# 8 ton loegler and ladd running gear need new tie rod



## chuckgrif (Mar 14, 2018)

I recently got an 8 ton loegler and ladd running gear made in buffalo ny. the king pins are seized and apparently they tried to free using the tongue and bent the tie rod it is 1 continous rod from side to side any ideas how to get a replacement and what to make a new one from and how do i find the length. this will be used as a hay ride for our ymca father daughter program.


----------



## 8350HiTech (Jul 26, 2013)

Straighten it.


----------



## luke strawwalker (Jul 31, 2014)

You may well have your hands full... Best bet get one of those grease-buster things that you pour penetrating oil in and replace the rod and then stick it onto the grease zerk in the king-pins and hit it with a heavy hammer to inject penetrating oil into the king pins... do that at least a half-dozen times until it goes in easy. Then you can try greasing it and see if you can bust the king pins loose. If they won't take grease or are still frozen, you'll have to press them out. May have to remove the axle so you can stick it in a hydraulic press to get them-- hope you don't have to torch them out and start over.

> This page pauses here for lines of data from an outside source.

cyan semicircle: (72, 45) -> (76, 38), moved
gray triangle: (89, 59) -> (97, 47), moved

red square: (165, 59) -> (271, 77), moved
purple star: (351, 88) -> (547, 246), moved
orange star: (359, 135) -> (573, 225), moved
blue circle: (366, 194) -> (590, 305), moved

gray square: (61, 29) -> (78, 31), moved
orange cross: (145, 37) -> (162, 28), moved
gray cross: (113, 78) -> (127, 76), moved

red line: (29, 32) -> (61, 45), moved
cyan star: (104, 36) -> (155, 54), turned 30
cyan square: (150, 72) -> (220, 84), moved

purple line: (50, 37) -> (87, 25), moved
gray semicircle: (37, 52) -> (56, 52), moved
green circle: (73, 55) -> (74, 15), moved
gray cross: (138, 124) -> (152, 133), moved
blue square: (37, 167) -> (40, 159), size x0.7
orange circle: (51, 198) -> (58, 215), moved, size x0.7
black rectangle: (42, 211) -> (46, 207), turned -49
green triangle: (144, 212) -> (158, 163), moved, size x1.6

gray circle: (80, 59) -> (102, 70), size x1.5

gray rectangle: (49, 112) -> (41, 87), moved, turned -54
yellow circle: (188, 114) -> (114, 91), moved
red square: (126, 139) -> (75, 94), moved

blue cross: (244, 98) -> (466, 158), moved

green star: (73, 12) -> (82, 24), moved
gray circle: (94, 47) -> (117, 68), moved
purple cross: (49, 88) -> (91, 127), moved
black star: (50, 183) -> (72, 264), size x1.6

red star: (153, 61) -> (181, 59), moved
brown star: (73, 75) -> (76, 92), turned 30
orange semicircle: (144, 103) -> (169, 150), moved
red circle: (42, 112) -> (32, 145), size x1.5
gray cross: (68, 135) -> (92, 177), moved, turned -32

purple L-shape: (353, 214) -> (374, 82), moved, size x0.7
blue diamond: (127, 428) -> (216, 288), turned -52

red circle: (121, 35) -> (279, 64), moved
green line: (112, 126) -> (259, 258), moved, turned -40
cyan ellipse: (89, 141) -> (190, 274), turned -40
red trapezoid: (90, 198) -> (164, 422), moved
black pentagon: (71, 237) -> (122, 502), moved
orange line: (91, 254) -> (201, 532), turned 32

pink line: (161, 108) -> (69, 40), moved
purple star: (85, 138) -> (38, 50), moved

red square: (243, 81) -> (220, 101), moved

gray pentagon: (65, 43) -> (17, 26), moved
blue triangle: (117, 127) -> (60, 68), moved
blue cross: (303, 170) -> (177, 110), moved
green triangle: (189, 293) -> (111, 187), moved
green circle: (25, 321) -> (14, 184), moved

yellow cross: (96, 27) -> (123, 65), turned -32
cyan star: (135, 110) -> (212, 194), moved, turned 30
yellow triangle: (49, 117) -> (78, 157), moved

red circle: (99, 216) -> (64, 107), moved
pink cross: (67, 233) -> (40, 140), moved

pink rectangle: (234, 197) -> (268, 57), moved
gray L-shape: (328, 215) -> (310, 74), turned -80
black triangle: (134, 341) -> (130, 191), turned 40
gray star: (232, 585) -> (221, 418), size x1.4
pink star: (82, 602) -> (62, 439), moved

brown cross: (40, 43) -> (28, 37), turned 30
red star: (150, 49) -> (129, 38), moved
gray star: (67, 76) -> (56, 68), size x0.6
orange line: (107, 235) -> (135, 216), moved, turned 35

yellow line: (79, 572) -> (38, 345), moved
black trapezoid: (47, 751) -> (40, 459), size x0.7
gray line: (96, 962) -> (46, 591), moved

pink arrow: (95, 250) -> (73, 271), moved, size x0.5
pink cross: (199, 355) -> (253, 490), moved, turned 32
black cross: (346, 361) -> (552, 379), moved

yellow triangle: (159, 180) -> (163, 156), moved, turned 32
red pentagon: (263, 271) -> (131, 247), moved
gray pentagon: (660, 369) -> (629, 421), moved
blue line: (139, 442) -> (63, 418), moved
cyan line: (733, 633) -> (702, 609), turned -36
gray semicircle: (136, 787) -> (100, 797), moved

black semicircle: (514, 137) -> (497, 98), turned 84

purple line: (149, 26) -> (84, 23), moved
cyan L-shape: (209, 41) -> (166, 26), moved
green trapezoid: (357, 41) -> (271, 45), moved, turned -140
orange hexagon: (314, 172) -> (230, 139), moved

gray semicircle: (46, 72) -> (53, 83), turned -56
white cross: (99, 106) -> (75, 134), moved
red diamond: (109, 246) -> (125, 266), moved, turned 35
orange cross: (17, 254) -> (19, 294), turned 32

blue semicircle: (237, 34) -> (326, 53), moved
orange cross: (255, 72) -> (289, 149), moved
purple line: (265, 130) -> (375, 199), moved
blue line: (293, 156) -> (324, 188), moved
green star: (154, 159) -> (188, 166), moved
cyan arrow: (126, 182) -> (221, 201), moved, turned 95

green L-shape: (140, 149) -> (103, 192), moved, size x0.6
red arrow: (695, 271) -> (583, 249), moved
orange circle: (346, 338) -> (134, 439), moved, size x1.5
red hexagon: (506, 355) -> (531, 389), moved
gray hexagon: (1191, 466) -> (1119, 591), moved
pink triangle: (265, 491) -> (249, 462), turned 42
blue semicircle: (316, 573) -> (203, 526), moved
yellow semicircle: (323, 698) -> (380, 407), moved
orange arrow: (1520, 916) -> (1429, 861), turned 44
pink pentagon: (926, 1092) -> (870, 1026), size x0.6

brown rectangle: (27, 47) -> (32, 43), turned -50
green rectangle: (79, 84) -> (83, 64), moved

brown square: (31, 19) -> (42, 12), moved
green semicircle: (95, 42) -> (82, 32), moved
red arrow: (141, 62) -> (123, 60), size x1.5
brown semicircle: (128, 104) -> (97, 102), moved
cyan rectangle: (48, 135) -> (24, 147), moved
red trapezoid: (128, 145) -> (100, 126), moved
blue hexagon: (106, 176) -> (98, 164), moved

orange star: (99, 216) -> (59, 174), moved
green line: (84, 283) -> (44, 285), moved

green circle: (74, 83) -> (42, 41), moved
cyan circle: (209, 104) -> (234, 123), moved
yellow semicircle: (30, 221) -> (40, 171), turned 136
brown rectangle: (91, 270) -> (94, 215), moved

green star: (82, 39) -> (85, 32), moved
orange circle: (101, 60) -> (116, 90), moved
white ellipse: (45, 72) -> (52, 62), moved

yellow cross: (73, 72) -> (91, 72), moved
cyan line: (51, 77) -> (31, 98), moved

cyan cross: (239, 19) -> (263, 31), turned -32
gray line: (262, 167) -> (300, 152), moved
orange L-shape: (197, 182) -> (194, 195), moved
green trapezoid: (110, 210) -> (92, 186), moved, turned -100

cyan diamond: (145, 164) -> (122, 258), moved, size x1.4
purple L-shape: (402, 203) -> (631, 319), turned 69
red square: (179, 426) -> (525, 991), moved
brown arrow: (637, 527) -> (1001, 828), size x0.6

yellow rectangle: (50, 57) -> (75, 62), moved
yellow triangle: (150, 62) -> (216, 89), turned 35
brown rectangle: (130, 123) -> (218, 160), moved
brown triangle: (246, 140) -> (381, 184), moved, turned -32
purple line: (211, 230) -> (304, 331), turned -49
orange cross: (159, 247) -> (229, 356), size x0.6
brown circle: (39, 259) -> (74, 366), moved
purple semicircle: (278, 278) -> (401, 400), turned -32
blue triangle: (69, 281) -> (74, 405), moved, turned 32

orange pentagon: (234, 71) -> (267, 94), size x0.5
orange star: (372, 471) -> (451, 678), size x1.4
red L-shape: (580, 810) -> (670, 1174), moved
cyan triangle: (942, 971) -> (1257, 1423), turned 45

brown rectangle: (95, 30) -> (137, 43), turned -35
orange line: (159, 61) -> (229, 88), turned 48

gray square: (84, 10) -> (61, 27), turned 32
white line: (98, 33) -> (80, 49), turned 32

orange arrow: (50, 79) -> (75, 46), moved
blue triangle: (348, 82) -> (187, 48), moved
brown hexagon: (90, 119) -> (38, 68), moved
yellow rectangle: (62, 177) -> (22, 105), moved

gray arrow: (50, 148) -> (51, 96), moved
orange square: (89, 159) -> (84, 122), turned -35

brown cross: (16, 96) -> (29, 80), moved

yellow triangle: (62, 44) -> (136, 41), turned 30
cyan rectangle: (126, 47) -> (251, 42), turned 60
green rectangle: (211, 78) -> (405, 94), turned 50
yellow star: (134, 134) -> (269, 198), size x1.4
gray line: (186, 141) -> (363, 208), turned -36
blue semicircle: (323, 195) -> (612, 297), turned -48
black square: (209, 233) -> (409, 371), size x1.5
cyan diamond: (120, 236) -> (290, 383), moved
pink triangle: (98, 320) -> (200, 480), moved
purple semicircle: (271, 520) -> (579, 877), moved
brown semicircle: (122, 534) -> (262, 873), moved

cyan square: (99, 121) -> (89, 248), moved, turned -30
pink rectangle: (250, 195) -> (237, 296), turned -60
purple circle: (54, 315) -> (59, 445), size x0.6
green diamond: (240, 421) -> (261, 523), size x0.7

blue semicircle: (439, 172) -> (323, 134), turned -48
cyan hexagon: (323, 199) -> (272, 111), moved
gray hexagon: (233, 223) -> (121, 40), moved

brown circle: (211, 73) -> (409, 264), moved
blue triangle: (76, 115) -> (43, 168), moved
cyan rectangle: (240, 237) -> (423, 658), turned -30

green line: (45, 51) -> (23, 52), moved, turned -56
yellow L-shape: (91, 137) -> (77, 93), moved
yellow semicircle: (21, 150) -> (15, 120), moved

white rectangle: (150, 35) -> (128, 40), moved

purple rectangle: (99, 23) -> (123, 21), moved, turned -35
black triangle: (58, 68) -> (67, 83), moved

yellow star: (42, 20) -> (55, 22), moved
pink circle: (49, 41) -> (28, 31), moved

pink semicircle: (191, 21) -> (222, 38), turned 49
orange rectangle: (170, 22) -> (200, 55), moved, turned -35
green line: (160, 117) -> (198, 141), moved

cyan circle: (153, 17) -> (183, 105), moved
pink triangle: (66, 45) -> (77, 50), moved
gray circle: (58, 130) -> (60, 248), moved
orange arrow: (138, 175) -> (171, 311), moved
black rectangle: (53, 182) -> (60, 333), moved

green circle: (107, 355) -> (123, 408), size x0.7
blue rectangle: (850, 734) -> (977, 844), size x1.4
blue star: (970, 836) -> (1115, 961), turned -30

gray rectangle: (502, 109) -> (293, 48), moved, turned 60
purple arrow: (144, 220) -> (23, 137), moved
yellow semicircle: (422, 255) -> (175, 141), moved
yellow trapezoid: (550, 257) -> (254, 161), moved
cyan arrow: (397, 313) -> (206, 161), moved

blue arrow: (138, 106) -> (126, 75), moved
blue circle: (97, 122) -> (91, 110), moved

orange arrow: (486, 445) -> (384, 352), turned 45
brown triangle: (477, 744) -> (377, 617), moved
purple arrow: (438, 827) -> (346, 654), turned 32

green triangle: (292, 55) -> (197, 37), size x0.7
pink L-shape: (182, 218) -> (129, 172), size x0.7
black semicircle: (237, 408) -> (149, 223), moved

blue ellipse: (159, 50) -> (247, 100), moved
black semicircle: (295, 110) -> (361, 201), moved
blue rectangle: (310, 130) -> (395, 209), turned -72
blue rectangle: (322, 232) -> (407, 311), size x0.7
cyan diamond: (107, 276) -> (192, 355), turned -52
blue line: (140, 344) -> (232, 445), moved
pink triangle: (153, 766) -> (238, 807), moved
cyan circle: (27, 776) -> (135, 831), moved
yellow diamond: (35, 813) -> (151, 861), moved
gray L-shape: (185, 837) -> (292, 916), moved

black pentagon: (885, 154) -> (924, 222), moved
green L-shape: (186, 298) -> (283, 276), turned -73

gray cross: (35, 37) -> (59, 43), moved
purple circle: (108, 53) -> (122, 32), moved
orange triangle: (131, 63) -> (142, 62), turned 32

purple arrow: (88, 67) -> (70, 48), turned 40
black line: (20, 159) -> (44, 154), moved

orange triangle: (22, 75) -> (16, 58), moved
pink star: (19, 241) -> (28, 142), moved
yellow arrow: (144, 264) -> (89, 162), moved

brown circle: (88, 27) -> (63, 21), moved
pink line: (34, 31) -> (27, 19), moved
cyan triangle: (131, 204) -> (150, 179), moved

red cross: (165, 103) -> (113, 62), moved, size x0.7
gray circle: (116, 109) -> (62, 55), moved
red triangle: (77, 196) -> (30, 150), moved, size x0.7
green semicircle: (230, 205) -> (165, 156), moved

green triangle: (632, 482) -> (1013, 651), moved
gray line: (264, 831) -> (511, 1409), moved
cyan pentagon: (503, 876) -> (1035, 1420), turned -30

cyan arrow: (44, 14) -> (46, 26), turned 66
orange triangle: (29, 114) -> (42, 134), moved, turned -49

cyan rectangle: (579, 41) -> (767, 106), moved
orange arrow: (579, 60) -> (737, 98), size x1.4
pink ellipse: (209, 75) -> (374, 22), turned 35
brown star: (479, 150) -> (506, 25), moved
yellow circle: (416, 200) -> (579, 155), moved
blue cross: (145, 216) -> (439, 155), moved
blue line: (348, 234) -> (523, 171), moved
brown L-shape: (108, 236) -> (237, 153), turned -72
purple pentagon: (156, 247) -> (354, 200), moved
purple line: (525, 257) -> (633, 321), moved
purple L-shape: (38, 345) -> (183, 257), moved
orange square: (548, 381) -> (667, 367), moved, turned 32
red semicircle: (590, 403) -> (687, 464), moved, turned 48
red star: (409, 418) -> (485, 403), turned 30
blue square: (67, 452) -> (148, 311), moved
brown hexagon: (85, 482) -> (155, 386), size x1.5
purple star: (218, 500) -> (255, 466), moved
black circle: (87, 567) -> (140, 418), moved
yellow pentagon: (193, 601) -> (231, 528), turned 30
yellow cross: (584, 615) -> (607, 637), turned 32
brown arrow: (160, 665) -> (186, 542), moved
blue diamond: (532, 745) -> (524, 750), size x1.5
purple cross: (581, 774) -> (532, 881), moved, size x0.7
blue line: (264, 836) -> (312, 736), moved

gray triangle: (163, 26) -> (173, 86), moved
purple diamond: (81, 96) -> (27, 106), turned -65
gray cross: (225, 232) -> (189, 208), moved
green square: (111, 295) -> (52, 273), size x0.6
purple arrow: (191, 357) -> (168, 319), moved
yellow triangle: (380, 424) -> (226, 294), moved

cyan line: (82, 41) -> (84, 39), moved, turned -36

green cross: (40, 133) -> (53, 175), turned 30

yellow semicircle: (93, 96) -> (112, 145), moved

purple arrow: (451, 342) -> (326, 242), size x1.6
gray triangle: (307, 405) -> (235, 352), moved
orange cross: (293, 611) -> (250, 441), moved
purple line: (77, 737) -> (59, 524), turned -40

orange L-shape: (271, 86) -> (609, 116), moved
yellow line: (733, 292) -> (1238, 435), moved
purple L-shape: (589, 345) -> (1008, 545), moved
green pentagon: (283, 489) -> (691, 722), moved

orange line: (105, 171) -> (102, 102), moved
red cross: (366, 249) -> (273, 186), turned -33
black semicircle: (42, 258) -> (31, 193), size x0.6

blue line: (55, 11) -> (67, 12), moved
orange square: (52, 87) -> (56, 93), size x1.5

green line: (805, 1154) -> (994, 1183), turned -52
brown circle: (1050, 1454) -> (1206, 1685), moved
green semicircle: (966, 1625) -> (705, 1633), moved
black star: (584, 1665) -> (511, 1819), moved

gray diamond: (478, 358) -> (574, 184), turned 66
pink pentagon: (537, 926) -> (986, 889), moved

As for the tie rod, either straighten it as suggested or look for a local replacement you can make work, unless you can find the company or similar parts online... Either way you'll have your hands full...

Good luck! OL J R


----------



## woodland (May 23, 2016)

Put a lot of heat to it like using a torch and that should help break the rust up somewhat. Take them apart after you get them freed up and clean/polish them and coat them in anti-seize. Seems to work not bad here where they are used most of the winter feeding and usually get quite unintentionally neglected.

Good luck????

Adrian


----------